CLEVELAND -- Stephanie Simon is a self-admitted crybaby.
This time, tears of joy streamed down her face, a welcomed waterway compared to the tears of sadness often unleashed during her childhood.
Cleveland Indians Charities donated $1 million to the Boys and Girls Clubs of Cleveland (BGCC) on Wednesday in support of the organization's "Save Our Kids" campaign. With the donation, the Indians have provided Simon a scholarship to attend Tennessee State University in the fall.
"Their mission is entirely consistent with what Cleveland Indians Charities is all about," said Indians CEO Paul Dolan. "We are about serving the kids of this community, and nobody does it better than them."
The BGCC serves more than 6,300 children in its five central locations and six school sites around Cleveland. The group provides after-school programs, meals, clothes and school uniforms.
Club president Ron Soeder said the "Save Our Kids" initiative has raised $4.5 million of its target of $16-20 million, which he hopes to achieve within the next five years. The campaign aims to maximize the reach of existing Greater Cleveland clubs, add new clubs in the city and build a sustainable endowment to support the children of Cleveland.
"This is an enormous development for us," Soeder said, "as we continue to design programs to help support Cleveland's youth and foster their self-confidence."
The organization reported that 67 percent of its children said the BGCC kept them out of trouble and 62 percent said the club helped them commit to their education. Whereas only 50 percent of students in the area graduate high school, 95 percent of those involved at the BGCC earn their diplomas.

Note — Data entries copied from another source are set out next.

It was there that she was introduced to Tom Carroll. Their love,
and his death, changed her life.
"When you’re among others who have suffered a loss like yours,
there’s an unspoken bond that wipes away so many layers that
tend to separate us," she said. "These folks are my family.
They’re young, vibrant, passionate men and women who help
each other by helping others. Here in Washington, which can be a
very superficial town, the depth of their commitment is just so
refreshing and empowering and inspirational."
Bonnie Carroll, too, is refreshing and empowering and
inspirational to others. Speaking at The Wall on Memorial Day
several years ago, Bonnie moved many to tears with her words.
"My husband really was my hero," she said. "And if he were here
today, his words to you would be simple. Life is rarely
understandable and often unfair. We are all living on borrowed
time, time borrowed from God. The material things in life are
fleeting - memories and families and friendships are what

Perhaps no one embodies that contrasting graduation rate better than Simon. The senior at Central Catholic High School didn't meet her father until age 12. He died last September. One of her brothers is serving a 17-year prison sentence. Her other brother has been missing for five years. Her sister gave birth to an HIV-positive baby before landing a jail sentence.
Simon used the BGCC to cope with the constant turmoil surrounding her.

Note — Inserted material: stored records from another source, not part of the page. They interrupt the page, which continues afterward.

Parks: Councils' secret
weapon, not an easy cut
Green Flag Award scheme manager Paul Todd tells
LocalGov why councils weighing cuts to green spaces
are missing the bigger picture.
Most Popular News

"I could always go to the club and just cry and pray or whatever I needed to do," Simon said as tears trickled down her face. "This building is a home to me. I know I can come here whenever I need a place to stay, or if I just need to talk about life or school or anything."
Dolan said Simon represented everything that Cleveland Indians Charities strives toward when making a donation. The organization has donated nearly $9 million to youth-oriented agencies since its inception in 1989.
"[She] is the reason why we're here today," Dolan said, "the reason why Cleveland Indians Charities have been involved with the Boys and Girls Club for the last 20 years. It has been a marvelous relationship."